Much of the low affordability is because homebuyer demand is high, creating competition between them, thereby pushing prices up. As we enter 2022, the unsustainable price gain should balance out slowly, but demand will continue to exceed supply until the mid of the year.
Prediction of sales dip
The Canadian Real Estate Association, which releases forecasts for real estate sales through the Multiple Listing Service (MLS), anticipates that the average home price will likely increase by 5.6 percent, reaching $718,000 in 2022. The number of sales activities peaked in 2021; about 656,000 properties were traded through MLS.

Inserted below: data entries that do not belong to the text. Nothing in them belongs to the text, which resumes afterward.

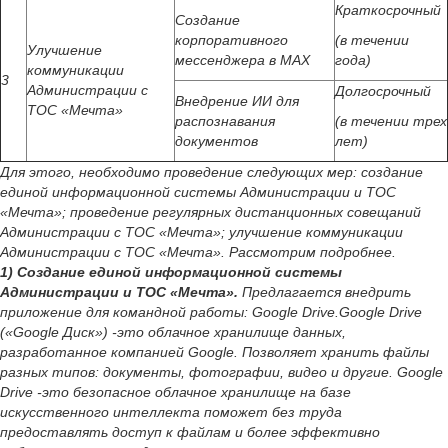
Краткосрочный
Создание
корпоративного
(в течении
Улучшение
мессенджера в МАХ
года)
коммуникации
3
Администрации с
Долгосрочный
Внедрение ИИ для
ТОС «Мечта»
распознавания
(в течении трех
документов
лет)
Для этого, необходимо проведение следующих мер: создание
единой информационной системы Администрации и ТОС
«Мечта»; проведение регулярных дистанционных совещаний
Администрации с ТОС «Мечта»; улучшение коммуникации
Администрации с ТОС «Мечта». Рассмотрим подробнее.
1) Создание единой информационной системы
Администрации и ТОС «Мечта».
Предлагается внедрить
приложение для командной работы: Google Drive.Google Drive
(«Google Диск») -это облачное хранилище данных,
разработанное компанией Google. Позволяет хранить файлы
разных типов: документы, фотографии, видео и другие. Google
Drive -это безопасное облачное хранилище на базе
искусственного интеллекта поможет без труда
предоставлять доступ к файлам и более эффективно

Also, in 2022, the national-level forecast for home sales is estimated to plummet to 577,000 units, marking a fall of 12.1 percent. The association concluded that the sales forecast for Canada’s real estate market is moderate this year, but the prices are likely to go higher owing to tight supply conditions. Although unstable, monthly sales of homes over MLS were not as volatile in 2021 as they were in 2020. This trend could be compared to what was seen during the financial crisis of 2008-2009 but on a much higher and graver scale.
Price hike in major cities
Canada’s two biggest real estate markets—the Greater Toronto Area and Metro Vancouver—are getting the most attention as usual. It is expected that prices of properties in these big cities are likely to see the most increase. The price appreciation is driven mainly by out-of-province demand, which is expanding to fringes outside the city center. Annapolis Valley, Winnipeg, Calgary, Edmonton, and Regina are cities where home prices are likely to rise significantly in 2022.
Ongoing demand for new listings
The supply crunch is certainly an unprecedented occurrence in Canada’s housing market, but there are also other factors that are likely to influence the buying and selling conditions in 2022. For instance, the demand of a large number of households for new listings is ongoing and strong. Many of these listings will most likely show up as current homeowners continue to cope with the results of the pandemic.
Higher interest rates
Lastly, 2022 is also likely to bring headwinds for the Canadian real estate market as interest rates skew upwards. The Bank of Canada has laid the foundation for a tightening cycle to start by April 2023, mortgage rates are also starting to climb higher. Those are the rates that borrowers are actually getting. However, in Canada, borrowers will have to qualify for their mortgage loans at a stress test rate, which is presently set at 5.25 percent.
The rate lies somewhere in the range of 275-basis points over and above the usual discounted five-year rate. At the moment, the increase in mortgage rates is affecting monthly installment payments, though, with a 275-basis point stress test rate, these loans are still affordable for homebuyers.